_ACTION ITEM_: With every picture left out, give the data below back exactly.

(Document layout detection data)
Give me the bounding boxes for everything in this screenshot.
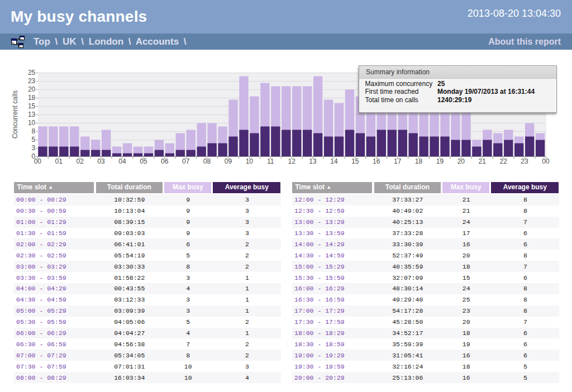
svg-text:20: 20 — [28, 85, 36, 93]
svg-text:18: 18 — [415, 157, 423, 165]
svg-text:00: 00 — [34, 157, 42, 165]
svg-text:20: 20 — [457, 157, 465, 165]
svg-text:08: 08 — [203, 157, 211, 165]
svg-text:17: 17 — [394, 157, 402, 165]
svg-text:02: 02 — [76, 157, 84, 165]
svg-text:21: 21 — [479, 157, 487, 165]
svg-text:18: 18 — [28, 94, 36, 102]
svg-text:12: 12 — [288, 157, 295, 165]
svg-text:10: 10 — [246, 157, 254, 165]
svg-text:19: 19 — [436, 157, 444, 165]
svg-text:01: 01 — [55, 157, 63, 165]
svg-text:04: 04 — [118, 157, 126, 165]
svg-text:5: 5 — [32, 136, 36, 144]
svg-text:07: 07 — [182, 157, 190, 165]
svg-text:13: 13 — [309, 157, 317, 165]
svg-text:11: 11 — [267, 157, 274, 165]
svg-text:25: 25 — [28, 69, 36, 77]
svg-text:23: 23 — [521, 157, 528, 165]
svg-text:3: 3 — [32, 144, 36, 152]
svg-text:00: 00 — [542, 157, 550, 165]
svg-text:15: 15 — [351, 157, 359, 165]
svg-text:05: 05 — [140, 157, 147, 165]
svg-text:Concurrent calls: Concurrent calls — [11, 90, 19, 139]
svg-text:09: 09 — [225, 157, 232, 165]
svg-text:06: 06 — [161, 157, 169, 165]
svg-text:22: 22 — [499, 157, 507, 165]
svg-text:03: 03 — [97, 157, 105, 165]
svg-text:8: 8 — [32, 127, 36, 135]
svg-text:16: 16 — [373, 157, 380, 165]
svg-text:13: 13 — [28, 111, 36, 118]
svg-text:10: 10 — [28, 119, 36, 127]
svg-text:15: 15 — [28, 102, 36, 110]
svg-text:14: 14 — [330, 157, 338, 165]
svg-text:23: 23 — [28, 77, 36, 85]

_OUTPUT BELOW_:
Give me the bounding boxes for everything in this screenshot.
svg-text:20: 20 — [28, 85, 36, 93]
svg-text:18: 18 — [415, 157, 423, 165]
svg-text:00: 00 — [34, 157, 42, 165]
svg-text:20: 20 — [457, 157, 465, 165]
svg-text:08: 08 — [203, 157, 211, 165]
svg-text:17: 17 — [394, 157, 402, 165]
svg-text:02: 02 — [76, 157, 84, 165]
svg-text:21: 21 — [479, 157, 487, 165]
svg-text:18: 18 — [28, 94, 36, 102]
svg-text:12: 12 — [288, 157, 295, 165]
svg-text:10: 10 — [246, 157, 254, 165]
svg-text:19: 19 — [436, 157, 444, 165]
svg-text:01: 01 — [55, 157, 63, 165]
svg-text:04: 04 — [118, 157, 126, 165]
svg-text:5: 5 — [32, 136, 36, 144]
svg-text:07: 07 — [182, 157, 190, 165]
svg-text:13: 13 — [309, 157, 317, 165]
svg-text:11: 11 — [267, 157, 274, 165]
svg-text:25: 25 — [28, 69, 36, 77]
svg-text:23: 23 — [521, 157, 528, 165]
svg-text:3: 3 — [32, 144, 36, 152]
svg-text:00: 00 — [542, 157, 550, 165]
svg-text:15: 15 — [351, 157, 359, 165]
svg-text:05: 05 — [140, 157, 147, 165]
svg-text:Concurrent calls: Concurrent calls — [11, 90, 19, 139]
svg-text:09: 09 — [225, 157, 232, 165]
svg-text:06: 06 — [161, 157, 169, 165]
svg-text:22: 22 — [499, 157, 507, 165]
svg-text:03: 03 — [97, 157, 105, 165]
svg-text:8: 8 — [32, 127, 36, 135]
svg-text:16: 16 — [373, 157, 380, 165]
svg-text:13: 13 — [28, 111, 36, 118]
svg-text:10: 10 — [28, 119, 36, 127]
svg-text:15: 15 — [28, 102, 36, 110]
svg-text:14: 14 — [330, 157, 338, 165]
svg-text:23: 23 — [28, 77, 36, 85]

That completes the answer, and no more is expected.